With queer cinema experiencing something of a renaissance in recent years, the 2012 release of Encounters: Four groundbreaking classics of gay cinema – made up of short films by Lloyd Reckord, Andy Milligan, Bill Douglas and Peter De Rome – feels somewhat essential. Curated by the British Film Institute, this new collection showcases the very best of classic queer cinema, all the while shedding light on the overwhelming progress the film industry has made in regards to making films that deal with or feature important gay, lesbian, bisexual or transgender characters or issues.
First up is Reckord’s Dreams A40 (1965), a film about two gay men (well-played by Michael Billington and Nicholas Wright) who become weary of each others’ take on public shows of affection after being seen holding hands by a young child. Breaking into an argument when they both react to the child’s supposed scrutiny in different ways, they’re both lead to an abandoned house by a police offer, which clearly acts as a representation for their conflicted minds.
Reckord’s experimental drama, which takes place two years before the Sexual Offences Act decriminalised homosexuality, offers up a intimate, psychologically-tinged insight into two men’s differing abilities to deal with the public’s perception of their relationship. Not only does the apprehension felt by one of the men play into the fear felt by all gay men in the early sixties, but it also contributes to an ending that expertly captures the fact that the unease and fear felt by some homosexuals became too much for them to cope with, leading to a life of bribery, disease and, more often than not, death.
Milligan’s Vapors, made in the same year as Dreams A40, eschews a more intrepid illustration of the queer scene of the early sixties, this time focusing on a hesitant encounter between two outsiders (Robert Dahdah and Gerald Jacuzzo) at a bathhouse in New York. Milligan cleverly uses a hand-held camera technique to convey the nervousness felt by both the men, but unfortunately the overtly camp feel fails to add authenticity to situation. The engineered texture of the whole situation fails to create the level of emotional resonance between audience and characters to have the necessary impact and feel as relevant as Dreams A40.
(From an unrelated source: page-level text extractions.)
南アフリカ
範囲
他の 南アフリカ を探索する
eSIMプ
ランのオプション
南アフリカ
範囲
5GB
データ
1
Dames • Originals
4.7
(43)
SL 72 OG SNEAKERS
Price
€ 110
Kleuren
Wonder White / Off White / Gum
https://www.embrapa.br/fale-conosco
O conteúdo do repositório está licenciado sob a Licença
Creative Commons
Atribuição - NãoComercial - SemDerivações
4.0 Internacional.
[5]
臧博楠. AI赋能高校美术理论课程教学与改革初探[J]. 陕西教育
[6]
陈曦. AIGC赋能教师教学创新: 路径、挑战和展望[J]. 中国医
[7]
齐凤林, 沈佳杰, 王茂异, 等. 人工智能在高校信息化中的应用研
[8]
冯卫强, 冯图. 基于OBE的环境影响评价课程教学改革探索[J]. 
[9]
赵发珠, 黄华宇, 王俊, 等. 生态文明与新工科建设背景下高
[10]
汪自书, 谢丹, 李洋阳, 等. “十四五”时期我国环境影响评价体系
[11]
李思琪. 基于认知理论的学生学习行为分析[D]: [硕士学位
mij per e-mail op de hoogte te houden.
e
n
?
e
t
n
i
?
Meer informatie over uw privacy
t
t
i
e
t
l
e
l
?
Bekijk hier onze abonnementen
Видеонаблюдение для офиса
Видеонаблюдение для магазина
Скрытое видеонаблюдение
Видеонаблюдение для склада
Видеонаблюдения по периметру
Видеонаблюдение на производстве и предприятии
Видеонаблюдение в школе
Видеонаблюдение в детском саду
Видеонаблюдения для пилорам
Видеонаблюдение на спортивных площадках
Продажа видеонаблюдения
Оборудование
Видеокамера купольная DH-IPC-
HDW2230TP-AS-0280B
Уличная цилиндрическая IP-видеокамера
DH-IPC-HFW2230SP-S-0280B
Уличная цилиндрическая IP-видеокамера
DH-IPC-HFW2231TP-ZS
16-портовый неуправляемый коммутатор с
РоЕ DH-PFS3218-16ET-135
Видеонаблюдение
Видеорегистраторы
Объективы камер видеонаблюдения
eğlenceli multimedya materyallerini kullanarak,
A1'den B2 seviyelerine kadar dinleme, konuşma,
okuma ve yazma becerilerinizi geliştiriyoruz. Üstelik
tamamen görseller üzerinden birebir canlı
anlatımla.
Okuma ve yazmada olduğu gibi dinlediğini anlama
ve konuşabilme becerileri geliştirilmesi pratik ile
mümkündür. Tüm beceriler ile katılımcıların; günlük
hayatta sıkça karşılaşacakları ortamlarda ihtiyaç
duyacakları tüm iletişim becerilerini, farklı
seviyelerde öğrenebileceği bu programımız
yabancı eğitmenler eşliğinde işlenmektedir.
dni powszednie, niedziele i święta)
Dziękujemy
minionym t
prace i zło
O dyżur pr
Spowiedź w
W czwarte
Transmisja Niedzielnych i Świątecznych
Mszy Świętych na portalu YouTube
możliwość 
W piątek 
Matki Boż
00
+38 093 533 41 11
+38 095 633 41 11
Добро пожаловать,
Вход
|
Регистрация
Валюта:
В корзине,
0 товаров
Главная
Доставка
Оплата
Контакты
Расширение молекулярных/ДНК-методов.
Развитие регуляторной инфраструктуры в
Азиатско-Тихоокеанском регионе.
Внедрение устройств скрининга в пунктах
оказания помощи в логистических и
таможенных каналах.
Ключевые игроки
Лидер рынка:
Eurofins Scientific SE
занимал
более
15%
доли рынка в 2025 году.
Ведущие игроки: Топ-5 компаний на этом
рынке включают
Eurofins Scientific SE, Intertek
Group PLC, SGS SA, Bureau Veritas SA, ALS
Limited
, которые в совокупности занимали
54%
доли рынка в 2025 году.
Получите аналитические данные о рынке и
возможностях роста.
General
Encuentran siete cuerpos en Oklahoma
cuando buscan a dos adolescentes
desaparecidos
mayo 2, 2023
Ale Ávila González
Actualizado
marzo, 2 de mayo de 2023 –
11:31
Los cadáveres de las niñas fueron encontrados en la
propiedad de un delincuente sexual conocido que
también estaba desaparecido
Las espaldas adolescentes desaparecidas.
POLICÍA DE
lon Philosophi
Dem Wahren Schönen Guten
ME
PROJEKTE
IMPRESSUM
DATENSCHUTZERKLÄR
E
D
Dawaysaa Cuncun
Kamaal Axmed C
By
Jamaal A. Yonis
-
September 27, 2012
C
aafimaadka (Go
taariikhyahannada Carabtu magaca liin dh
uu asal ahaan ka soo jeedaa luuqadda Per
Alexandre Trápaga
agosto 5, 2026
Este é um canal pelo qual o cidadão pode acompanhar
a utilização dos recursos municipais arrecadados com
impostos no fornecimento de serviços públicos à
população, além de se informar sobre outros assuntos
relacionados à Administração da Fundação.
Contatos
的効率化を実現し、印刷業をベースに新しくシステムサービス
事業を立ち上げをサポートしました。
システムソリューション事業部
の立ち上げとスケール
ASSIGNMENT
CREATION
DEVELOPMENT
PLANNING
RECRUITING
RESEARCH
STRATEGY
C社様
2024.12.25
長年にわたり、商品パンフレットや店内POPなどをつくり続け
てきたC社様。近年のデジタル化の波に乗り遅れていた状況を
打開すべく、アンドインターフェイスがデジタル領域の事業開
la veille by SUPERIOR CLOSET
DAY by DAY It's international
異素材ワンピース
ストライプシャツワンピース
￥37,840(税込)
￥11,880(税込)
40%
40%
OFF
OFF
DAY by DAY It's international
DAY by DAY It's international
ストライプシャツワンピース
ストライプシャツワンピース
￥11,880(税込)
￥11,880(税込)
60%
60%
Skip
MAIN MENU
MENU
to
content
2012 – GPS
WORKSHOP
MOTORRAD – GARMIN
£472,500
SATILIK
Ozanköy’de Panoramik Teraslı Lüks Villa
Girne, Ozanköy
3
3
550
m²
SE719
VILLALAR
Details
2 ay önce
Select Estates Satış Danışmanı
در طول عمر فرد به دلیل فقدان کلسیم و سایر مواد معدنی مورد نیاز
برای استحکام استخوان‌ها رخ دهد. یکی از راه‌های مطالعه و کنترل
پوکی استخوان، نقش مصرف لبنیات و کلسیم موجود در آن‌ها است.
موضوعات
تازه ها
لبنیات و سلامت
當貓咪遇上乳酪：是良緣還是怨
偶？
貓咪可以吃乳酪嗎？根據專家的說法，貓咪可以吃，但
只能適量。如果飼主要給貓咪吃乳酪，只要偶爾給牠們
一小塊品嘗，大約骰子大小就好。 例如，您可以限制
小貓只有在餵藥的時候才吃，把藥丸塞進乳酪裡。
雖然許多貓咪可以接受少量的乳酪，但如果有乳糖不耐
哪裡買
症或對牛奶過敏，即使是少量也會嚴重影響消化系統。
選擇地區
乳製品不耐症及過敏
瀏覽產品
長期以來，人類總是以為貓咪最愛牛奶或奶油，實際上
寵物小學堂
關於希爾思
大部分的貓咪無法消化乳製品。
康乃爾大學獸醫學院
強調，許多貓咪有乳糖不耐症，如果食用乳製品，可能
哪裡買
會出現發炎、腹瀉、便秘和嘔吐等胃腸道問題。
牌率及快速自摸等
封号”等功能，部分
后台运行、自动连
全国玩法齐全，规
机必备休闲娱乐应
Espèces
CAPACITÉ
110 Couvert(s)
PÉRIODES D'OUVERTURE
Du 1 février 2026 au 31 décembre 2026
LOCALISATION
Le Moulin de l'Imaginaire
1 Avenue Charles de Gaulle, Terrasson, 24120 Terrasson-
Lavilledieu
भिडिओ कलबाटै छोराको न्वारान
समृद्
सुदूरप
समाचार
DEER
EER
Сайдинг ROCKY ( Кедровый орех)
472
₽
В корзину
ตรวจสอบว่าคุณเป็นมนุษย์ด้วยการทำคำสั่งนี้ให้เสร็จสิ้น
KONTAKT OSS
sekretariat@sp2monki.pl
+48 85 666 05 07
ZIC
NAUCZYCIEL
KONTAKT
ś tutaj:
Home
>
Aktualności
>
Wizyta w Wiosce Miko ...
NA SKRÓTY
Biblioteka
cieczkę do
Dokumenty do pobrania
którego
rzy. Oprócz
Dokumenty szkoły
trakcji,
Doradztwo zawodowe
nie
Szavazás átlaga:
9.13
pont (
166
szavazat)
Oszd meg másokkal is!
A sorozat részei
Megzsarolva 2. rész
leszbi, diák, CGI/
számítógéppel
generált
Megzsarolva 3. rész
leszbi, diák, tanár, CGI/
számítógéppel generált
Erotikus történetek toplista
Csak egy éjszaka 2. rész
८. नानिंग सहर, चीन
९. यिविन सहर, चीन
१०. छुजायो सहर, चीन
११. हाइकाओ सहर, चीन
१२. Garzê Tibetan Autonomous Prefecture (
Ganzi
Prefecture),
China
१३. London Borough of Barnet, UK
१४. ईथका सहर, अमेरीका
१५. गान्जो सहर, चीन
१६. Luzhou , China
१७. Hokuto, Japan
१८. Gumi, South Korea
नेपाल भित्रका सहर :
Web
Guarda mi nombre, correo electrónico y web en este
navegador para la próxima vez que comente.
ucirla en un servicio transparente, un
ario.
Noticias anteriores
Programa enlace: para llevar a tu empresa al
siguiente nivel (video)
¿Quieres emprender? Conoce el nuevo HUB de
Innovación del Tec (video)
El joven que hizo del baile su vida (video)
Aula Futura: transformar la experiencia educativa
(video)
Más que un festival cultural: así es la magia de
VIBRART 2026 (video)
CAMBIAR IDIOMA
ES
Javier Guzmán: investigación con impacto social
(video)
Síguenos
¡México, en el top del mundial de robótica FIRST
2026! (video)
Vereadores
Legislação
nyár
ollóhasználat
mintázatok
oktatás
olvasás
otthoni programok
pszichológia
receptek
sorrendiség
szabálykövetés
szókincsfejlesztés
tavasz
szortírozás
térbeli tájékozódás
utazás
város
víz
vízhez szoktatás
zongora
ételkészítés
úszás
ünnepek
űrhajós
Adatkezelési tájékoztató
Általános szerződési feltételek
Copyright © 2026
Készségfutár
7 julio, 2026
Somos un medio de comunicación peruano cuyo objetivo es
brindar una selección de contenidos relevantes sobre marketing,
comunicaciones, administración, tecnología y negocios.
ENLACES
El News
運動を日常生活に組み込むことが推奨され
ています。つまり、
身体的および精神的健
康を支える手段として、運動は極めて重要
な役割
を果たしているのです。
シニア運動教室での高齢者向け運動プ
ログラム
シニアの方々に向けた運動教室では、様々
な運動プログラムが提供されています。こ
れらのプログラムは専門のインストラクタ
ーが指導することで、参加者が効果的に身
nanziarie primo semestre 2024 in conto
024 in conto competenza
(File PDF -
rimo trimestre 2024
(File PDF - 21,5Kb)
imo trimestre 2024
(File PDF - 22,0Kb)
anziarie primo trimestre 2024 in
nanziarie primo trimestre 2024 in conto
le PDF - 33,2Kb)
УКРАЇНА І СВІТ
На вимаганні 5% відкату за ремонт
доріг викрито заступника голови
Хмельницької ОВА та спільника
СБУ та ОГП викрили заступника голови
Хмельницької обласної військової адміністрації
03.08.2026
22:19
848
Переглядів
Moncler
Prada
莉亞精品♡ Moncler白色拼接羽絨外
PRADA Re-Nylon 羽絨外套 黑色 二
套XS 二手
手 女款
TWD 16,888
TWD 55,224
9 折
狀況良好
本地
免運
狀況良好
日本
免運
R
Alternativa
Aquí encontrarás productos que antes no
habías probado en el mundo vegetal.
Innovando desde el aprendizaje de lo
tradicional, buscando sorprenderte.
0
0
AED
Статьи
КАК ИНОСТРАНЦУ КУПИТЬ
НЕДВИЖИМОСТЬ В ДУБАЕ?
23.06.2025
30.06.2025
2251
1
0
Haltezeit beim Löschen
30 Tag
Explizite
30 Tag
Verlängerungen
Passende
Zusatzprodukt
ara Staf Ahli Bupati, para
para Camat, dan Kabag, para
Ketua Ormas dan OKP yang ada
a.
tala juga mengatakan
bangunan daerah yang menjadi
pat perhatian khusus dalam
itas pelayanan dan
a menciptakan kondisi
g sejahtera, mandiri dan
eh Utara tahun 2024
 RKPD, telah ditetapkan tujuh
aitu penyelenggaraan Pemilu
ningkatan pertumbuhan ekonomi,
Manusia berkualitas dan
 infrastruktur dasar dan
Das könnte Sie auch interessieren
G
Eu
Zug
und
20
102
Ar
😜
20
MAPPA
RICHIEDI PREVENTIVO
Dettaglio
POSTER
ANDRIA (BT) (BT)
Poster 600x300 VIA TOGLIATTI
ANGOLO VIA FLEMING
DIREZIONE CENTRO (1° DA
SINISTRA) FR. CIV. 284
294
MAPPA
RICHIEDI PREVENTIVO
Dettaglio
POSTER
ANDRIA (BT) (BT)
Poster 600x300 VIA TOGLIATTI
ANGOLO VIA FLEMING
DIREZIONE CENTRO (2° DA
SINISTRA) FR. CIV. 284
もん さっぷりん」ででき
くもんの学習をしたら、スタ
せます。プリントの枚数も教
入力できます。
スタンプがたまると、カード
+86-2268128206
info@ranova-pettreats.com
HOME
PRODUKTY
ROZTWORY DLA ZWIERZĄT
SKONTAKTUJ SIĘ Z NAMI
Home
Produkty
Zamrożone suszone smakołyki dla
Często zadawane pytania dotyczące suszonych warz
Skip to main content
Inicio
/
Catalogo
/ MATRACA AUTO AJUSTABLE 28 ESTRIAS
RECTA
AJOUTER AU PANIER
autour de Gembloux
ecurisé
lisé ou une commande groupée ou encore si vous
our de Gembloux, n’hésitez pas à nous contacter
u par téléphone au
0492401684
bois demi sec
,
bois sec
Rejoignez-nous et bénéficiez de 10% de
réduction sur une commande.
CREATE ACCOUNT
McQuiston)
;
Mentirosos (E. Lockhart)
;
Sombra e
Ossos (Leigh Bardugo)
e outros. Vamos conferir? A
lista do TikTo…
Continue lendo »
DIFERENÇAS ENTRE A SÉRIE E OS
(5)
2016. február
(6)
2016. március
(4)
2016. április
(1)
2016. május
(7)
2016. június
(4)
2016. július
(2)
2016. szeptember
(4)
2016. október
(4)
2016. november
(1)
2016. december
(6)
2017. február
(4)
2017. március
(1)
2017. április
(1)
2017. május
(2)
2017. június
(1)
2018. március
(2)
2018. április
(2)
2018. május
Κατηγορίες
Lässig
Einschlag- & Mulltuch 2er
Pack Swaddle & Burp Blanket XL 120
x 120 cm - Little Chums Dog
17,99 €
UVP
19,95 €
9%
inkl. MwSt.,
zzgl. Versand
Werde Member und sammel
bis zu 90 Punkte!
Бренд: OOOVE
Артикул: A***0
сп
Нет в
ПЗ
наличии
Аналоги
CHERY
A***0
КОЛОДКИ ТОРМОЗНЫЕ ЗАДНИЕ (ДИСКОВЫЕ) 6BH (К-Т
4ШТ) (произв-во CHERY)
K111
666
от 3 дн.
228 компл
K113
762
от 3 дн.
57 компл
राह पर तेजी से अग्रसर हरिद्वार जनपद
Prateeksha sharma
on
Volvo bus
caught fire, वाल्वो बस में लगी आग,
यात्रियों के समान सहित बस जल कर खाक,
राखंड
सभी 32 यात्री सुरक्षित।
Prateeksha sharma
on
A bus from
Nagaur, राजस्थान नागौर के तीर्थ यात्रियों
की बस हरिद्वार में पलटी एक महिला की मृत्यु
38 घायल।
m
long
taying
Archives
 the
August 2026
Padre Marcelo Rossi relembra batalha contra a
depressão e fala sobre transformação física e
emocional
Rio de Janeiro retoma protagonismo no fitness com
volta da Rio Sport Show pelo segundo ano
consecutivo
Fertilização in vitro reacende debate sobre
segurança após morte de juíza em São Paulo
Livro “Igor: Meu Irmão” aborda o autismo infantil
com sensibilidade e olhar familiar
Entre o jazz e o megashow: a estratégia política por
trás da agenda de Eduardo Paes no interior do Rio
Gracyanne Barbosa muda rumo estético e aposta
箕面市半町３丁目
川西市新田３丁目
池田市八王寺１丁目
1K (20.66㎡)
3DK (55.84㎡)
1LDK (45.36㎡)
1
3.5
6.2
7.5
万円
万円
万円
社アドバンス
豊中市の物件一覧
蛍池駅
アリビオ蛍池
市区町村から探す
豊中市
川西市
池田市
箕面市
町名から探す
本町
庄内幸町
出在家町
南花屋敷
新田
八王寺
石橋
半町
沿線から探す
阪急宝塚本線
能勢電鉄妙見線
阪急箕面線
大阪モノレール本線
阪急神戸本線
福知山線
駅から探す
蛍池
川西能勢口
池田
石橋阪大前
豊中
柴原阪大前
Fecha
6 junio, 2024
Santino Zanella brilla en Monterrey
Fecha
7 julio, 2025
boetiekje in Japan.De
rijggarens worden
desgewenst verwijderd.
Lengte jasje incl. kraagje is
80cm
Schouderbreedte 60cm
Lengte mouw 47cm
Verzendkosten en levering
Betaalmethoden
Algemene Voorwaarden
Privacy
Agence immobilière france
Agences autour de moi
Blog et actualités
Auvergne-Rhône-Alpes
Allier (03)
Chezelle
Following Vapors is Come Dancing (1971), a tale of two men who meet in a cafe in what’s hinted at as a gay pick-up. Douglas exhibits a knowledge well above his experience at the time as he uses interesting camera and editing techniques to capture the tenuity within such a seedy act. Both characters, though never showing it, quite obviously harbour different values, using what was then, and still is now, seen as sleazy and dangerous as a way of testing, even rectifying those ideals. Though low-key in its production values, Come Dancing is every bit as bold and daring as the act story it’s telling, especially as the unexpected twist rears its head towards the end.
Also made in 1971, De Rome’s Encounter – the last instalment in this collection – focuses on a number of young men as they make their way to participate in an orgy at an undisclosed location in downtown New York. Constructed like a montage of interconnected dream-like sequences, De Rome is able to convey the heightened desires felt by homosexuals in a world where they had to protect themselves in public, only truly revealing themselves, and all their fantasies, in situations filled with excess and risk. Dark and powerful, Encounter not only bares the honest truth of what it was like to be a homosexual in the early seventies, but also implies the causes of the widespread that followed in the eighties.
As a whole, Encounters: Four groundbreaking classics of gay cinema offers a number of deeply interesting insights into the originality of homosexuality in film. Muted at first, filmmakers slowly took more and more risks with their representations, all the way playing into the fears and desires that were coursing throughout the queer underbelly, resulting in the honest, frank and explicit films of our time, which perfectly ties into the collections timely release that coincides with this year’s 26th BFI London Lesbian & Gay Film Festival.